Он любил пустыню, любил свою в ней работу и такое вот одиночество. Разумеется, пройти десять-двадцать километров под палящим солнцем, пройти, работая, с тяжелеющим рюкзаком, занятие не из самых приятных и легких. Зато все остальное! Кто может знать, как это бывает, если не испытал сам? Рано поутру в маршрут увозит машина, подпрыгивая, мчит без всякой дороги к дальним лазоревым кряжам, в кузове снуют мягкие спозаранку лучи солнца, в щели тента упруго, молодо, лихо засвистывает ветер, впереди день, которому ты полный хозяин, места, где не скоро пройдет кто другой, и это тоже-твое. Вот уже тормозит машина, пока это не твой черед. Другой с видом бывалого десантника переваливает через борт, подтягивает амуницию, с улыбкой машет рукой; машина трогается, он умаляется в точку, его поглощает пустыня. Так поочередно все исчезают вдали, рассеиваются, как зерна из колоса, наконец и ты перемахиваешь через борт, теперь даль затягивает машину, а ты смотришь ей вслед. Все, за горизонтом истаяло облачко пыли, с этой минуты все зависит лишь от тебя, весь день будет солнце и ветер, зной и пыль под ногами, пологие горы вокруг, дряхлый камень земных слоев, в которых запечатлены сотни миллионов лет земной истории; все необъятное, что было задолго до человека. И ты бредешь по стертым иероглифам земли, по дну иссохших морей, по лаве потухших вулканов, по толщам, которые хранят в себе отпечатки лап динозавров. Полно, да было ли это? Было, так же несомненно, как рифленый отпечаток твоих ботинок в пыли, как хруст жестких колючек под ними. И так же тогда палило солнце, так же дул ветер, и так же, как вот сейчас, ничей взгляд не смог бы сыскать человека. В какой же ты эре, какое миллионолетие вокруг? В руке увесистый геологический молоток, взгляд скользит по слоям пород, как по строчкам шифра, и едкий пот высыхает под ветром, и карандаш послушно корябает по бумаге полевого блокнота: "Образец N_17. Песчаник среднезернистый, грубоокатанный, ожелезненный, с прожилками кальцита…" И пальцы привычно заворачивают образец в шуршащую крафтбумагу, все буднично и безмятежно в этой каждодневной работе.

А вокруг ширь времени и даль пространства. Нигде больше нет такого простора!
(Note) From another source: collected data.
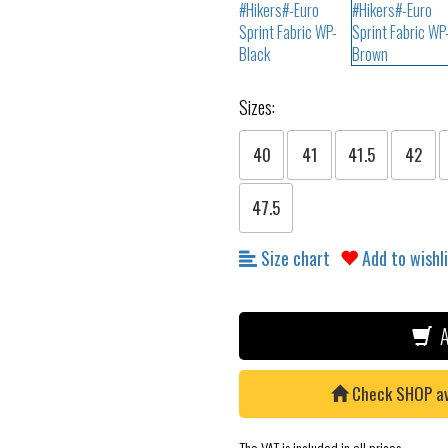
Sizes:
40
41
41.5
42
47.5
Size chart
Add to wishl
A
Check SHOP avai
The VAT is included in all prices.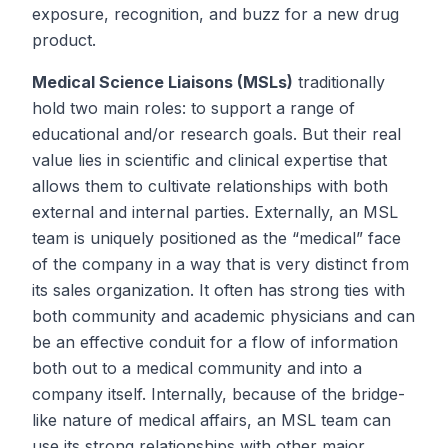
exposure, recognition, and buzz for a new drug
product.
Medical Science Liaisons (MSLs)
traditionally
hold two main roles: to support a range of
educational and/or research goals. But their real
value lies in scientific and clinical expertise that
allows them to cultivate relationships with both
external and internal parties. Externally, an MSL
team is uniquely positioned as the “medical” face
of the company in a way that is very distinct from
its sales organization. It often has strong ties with
both community and academic physicians and can
be an effective conduit for a flow of information
both out to a medical community and into a
company itself. Internally, because of the bridge-
like nature of medical affairs, an MSL team can
use its strong relationships with other major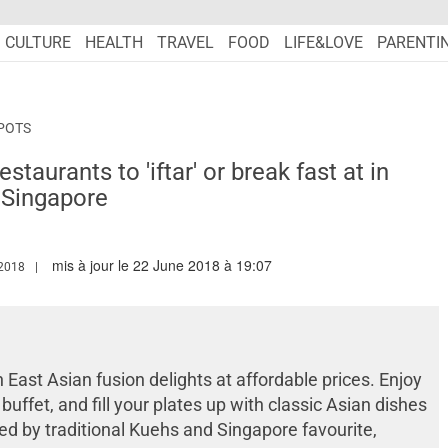
CULTURE
HEALTH
TRAVEL
FOOD
LIFE&LOVE
PARENTI
POTS
aurants to 'iftar' or break fast at in
Singapore
mis à jour le 22 June 2018 à 19:07
W.MARIEFRANCEASIA.COM/AUTHOR/SHONA
2018
ast Asian fusion delights at affordable prices. Enjoy
ffet, and fill your plates up with classic Asian dishes
ed by traditional Kuehs and Singapore favourite,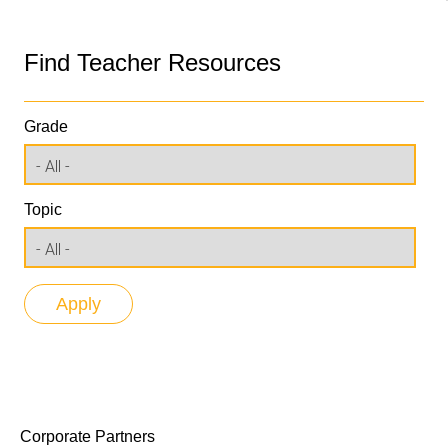
Find Teacher Resources
Grade
Topic
Corporate Partners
Так Лавров чувствовал свою работу, так ею жил. Может быть, поэтому все случившееся далее произошло именно с ним? Кто знает! Пока что геолог не замечал ничего необычного. Присев на плоский камень, он наслаждался отдыхом, когда часы еще не торопят в путь, когда все, отраженное на карте и аэрофотоснимке, распростерто перед глазами и можно заранее, на километры вперед, уточнить маршрут. Слушай посвист ветра, сиди и смотри на аспидные, пробрызганные молочным кварцем выходы метаморфических пород, на обгорелые головешки лавовых всхолмлений, на затянутую синевой даль, соображай, что и как тут было в иные эпохи, или просто радуйся, что тебе дано видеть этот простор, где ни пятнышка зелени, ни цветка, будто и не Земля вовсе, а неведомая планета.

Однако пора было двигаться.

В стиснутой грядами узкой ложбине ветер обессиленно стих, солнечный свет тотчас обрел давящую, тяжесть, тело задохнулось в испарине, и все, что Лавров нес на себе, стало угловатым, обременительным, неудобным, лямки рюкзака перетянули плечи, планшетка Норовила съехать, а о коробке радиометра и говорить Нечего: каждым своим углом она так и норовила садануть в бок. Лавров приостановился, чтобы поправить сбрую, и с надеждой взглянул на небо. Хоть бы облачко! Струйки пота щекотали лицо, духота была как в жаровне. Никакого облачка в освинцованном небе, разумеется, не нашлось, лишь крохотный силуэт то ли орла, то ли ястреба темнел рядом с белопламенным сгустком солнца. "Чтоб тебя! — с завистью подумал Лавров. Хоть бы солнце прикрыл, прохлаждаешься там без дела…"

На мгновение он живо представил тентом распахнутые в небесах орлиные крылья, усмехнулся нелепой фантазии и двинулся дальше.